The debate has been most visible in Minnesota, where the Trump administration and state officials have been in a prolonged dispute over allegations of widespread fraud in that state’s child care subsidy program. The federal government has sought to freeze billions of dollars in funding directed at Minnesota and other states amid those allegations, creating significant uncertainty for families and providers who depend on the support.
Washington’s audit was conducted proactively, with Auditor McCarthy noting that her office had been transparent about its ongoing review of the program for months. The voluntary release of the findings signals an effort by state officials to get ahead of federal scrutiny rather than respond to it.

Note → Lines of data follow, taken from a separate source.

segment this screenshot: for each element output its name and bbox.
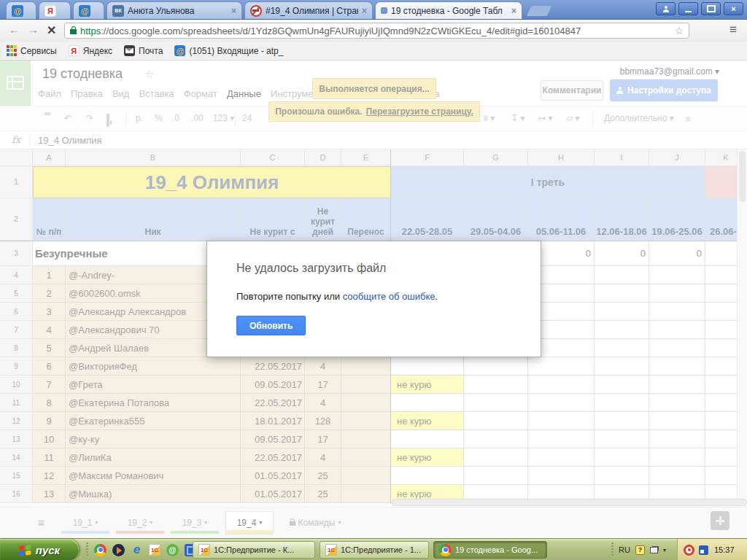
notification-area: 15:37: [677, 539, 747, 560]
report-error-link[interactable]: сообщите об ошибке: [343, 291, 436, 302]
person-icon: [663, 9, 669, 12]
task-buttons: 1С1С:Предприятие - К...1С1С:Предприятие …: [193, 541, 547, 559]
clock: 15:37: [714, 545, 735, 554]
refresh-button[interactable]: Обновить: [236, 316, 306, 335]
back-button[interactable]: ←: [9, 23, 20, 36]
tray-expand-icon[interactable]: ▾: [663, 547, 666, 553]
mailru-icon: @: [174, 45, 185, 56]
task-button[interactable]: 1С1С:Предприятие - К...: [193, 541, 315, 559]
bookmark-label: Сервисы: [20, 46, 57, 56]
maximize-button[interactable]: [701, 2, 721, 15]
browser-tab[interactable]: @: [6, 1, 36, 19]
stop-button[interactable]: ✕: [47, 23, 56, 37]
dialog-title: Не удалось загрузить файл: [236, 262, 386, 275]
onec-icon[interactable]: 1С: [149, 544, 160, 556]
tab-title: 19 стодневка - Google Табл: [391, 6, 508, 16]
quick-launch: e 1С @: [86, 539, 205, 560]
bookmark-label: Яндекс: [83, 46, 112, 56]
ssl-lock-icon: [70, 29, 77, 34]
window-controls: ×: [656, 2, 743, 15]
browser-navbar: ← → ✕ https://docs.google.com/spreadshee…: [0, 20, 747, 42]
bookmark-label: (1051) Входящие - atp_: [189, 46, 283, 56]
bookmark-label: Почта: [139, 46, 163, 56]
apps-grid-icon: [6, 45, 17, 56]
start-button[interactable]: пуск: [0, 539, 79, 560]
browser-menu-icon[interactable]: ≡: [729, 23, 737, 37]
window-tray-icon[interactable]: [650, 547, 658, 553]
close-icon[interactable]: ×: [362, 6, 367, 16]
minimize-button[interactable]: [678, 2, 698, 15]
mail-icon: [124, 45, 135, 56]
bookmarks-bar: СервисыЯЯндексПочта@(1051) Входящие - at…: [0, 42, 747, 61]
close-button[interactable]: ×: [724, 2, 743, 15]
chrome-icon: [439, 544, 452, 556]
mailru-icon: @: [79, 5, 90, 17]
task-button-label: 1С:Предприятие - 1...: [341, 545, 421, 554]
address-bar[interactable]: https://docs.google.com/spreadsheets/d/1…: [64, 23, 689, 39]
bookmark-item[interactable]: @(1051) Входящие - atp_: [174, 45, 283, 56]
browser-tabs: @Я@ВКАнюта Ульянова×#19_4 Олимпия | Стра…: [6, 1, 549, 19]
task-button[interactable]: 1С1С:Предприятие - 1...: [320, 541, 429, 559]
toolbar-handle[interactable]: [86, 542, 88, 557]
browser-tab[interactable]: @: [73, 1, 104, 19]
language-indicator[interactable]: RU: [619, 545, 630, 554]
chrome-icon[interactable]: [94, 544, 107, 556]
yandex-icon: Я: [44, 5, 56, 17]
onec-icon: 1С: [325, 544, 337, 556]
profile-button[interactable]: [656, 2, 676, 15]
browser-tab[interactable]: ВКАнюта Ульянова×: [107, 1, 242, 19]
internet-explorer-icon[interactable]: e: [131, 544, 143, 556]
media-player-icon[interactable]: [112, 544, 125, 556]
dialog-body: Повторите попытку или сообщите об ошибке…: [236, 291, 438, 302]
yandex-icon: Я: [69, 45, 80, 56]
bookmark-item[interactable]: Сервисы: [6, 45, 57, 56]
no-smoking-icon: [250, 5, 262, 17]
bookmark-item[interactable]: Почта: [124, 45, 163, 56]
browser-tab-strip: @Я@ВКАнюта Ульянова×#19_4 Олимпия | Стра…: [0, 0, 747, 20]
page-icon: [381, 7, 387, 14]
tab-title: #19_4 Олимпия | Страница: [266, 6, 358, 16]
task-button[interactable]: 19 стодневка - Goog...: [433, 541, 547, 559]
taskbar: пуск e 1С @ 1С1С:Предприятие - К...1С1С:…: [0, 538, 747, 560]
url-scheme: https: [80, 26, 101, 36]
bookmark-item[interactable]: ЯЯндекс: [69, 45, 112, 56]
bookmark-star-icon[interactable]: ☆: [674, 25, 684, 36]
vk-icon: ВК: [112, 5, 124, 17]
task-button-label: 1С:Предприятие - К...: [214, 545, 294, 554]
browser-tab[interactable]: #19_4 Олимпия | Страница×: [244, 1, 373, 19]
new-tab-button[interactable]: [527, 6, 552, 16]
onec-icon: 1С: [198, 544, 210, 556]
windows-logo-icon: [19, 545, 31, 556]
desktop: @Я@ВКАнюта Ульянова×#19_4 Олимпия | Стра…: [0, 0, 747, 560]
system-tray: RU ? ▾: [611, 539, 666, 560]
forward-button[interactable]: →: [28, 23, 39, 36]
url-text: ://docs.google.com/spreadsheets/d/1Ydz8G…: [101, 26, 581, 36]
help-tray-icon[interactable]: ?: [635, 545, 645, 555]
browser-tab[interactable]: 19 стодневка - Google Табл×: [375, 1, 522, 19]
tray-app-icon[interactable]: [684, 545, 694, 556]
tab-title: Анюта Ульянова: [128, 6, 228, 16]
mailru-icon: @: [12, 5, 23, 17]
mail-agent-icon[interactable]: @: [166, 544, 179, 556]
error-dialog: Не удалось загрузить файл Повторите попы…: [206, 241, 541, 357]
tray-app2-icon[interactable]: [699, 545, 708, 555]
toolbar-handle[interactable]: [611, 542, 614, 557]
close-icon[interactable]: ×: [231, 6, 236, 16]
browser-tab[interactable]: Я: [39, 1, 71, 19]
close-icon[interactable]: ×: [511, 6, 516, 16]
task-button-label: 19 стодневка - Goog...: [455, 545, 538, 554]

Child care subsidy programs nationally have expanded significantly in recent years, driven by pandemic-era relief funding and continued federal investment. That growth has increased both the reach and the administrative complexity of these programs, making documentation and compliance challenges more likely at scale.
What’s Next
The audit is expected to prompt the Department of Children, Youth and Families to review its internal controls and update documentation practices in line with federal requirements. State officials will likely respond with a formal corrective action plan, a standard step following auditor findings of this type.
Continued federal oversight of child care funding across all states is anticipated, given the current political climate surrounding subsidy programs. Washington lawmakers and agency administrators may also face questions during upcoming legislative sessions about how the department plans to reduce improper payments and strengthen accountability in the program going forward.